Руссандол замолк, задумчиво глядя перед собой.
— А как ты оказался в Париже? — не выдержала Вардиетта.
— Нэсса — так звали мою воспитательницу — перед смертью рассказала мою историю. Знаешь, я был даже не удивлен. Почти. Я всегда чувствовал, что, несмотря на хорошее отношение, Нэсса мне не родная. Да и все говорили, вот из-за этого, — он откинул за спину медные волосы.
— А откуда же ты? — Вардиетте становилось все интересней.

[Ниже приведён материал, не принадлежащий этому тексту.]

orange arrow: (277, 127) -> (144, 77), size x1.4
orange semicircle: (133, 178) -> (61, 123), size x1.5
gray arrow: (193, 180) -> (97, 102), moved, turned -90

— Погоди. Не торопись. Она рассказала, что несколько лет назад пела в Париже, и некая светская дама пригласила ее к себе в дом. Тогда Нэсса была известна, и вельможи часто так делали. Тем не менее, Нэсса удивилась, ведь еще никогда ее не приглашали приближенные короля, а та дама была женой королевского золотых дел мастера Фьенора. Нэсса рассказывала, что тогда ей показалось, будто бы дама проверяет ее, смотрит, какой Нэсса человек. А через несколько дней дама снова пригласила мою воспитательницу. На этот раз дело было не в представлении. Дама вновь долго расспрашивала о ней, о ее семье, о ее жизни. А потом сказала, что у нее к Нэссе просьба. «Через пять лет, — сказала Нэр де Нэль, — Вы придете в дом одной женщины на окраине Льежа. Там будет жить приемный ребенок, вы сразу узнаете его, по кудрям рыжего, такого редкого у нас цвета. Вы заберете его с собой и воспитаете как родного. А потом, в день его совершеннолетия, вы расскажете ему, кем были его родители».
Руссандол опять умолк. Вардиетте не хотелось тревожить его, но, в конце концов, она снова нарушила молчание:
— И этим ребенком был ты? Получается, что Нэр де Нэль и Фьенор твои...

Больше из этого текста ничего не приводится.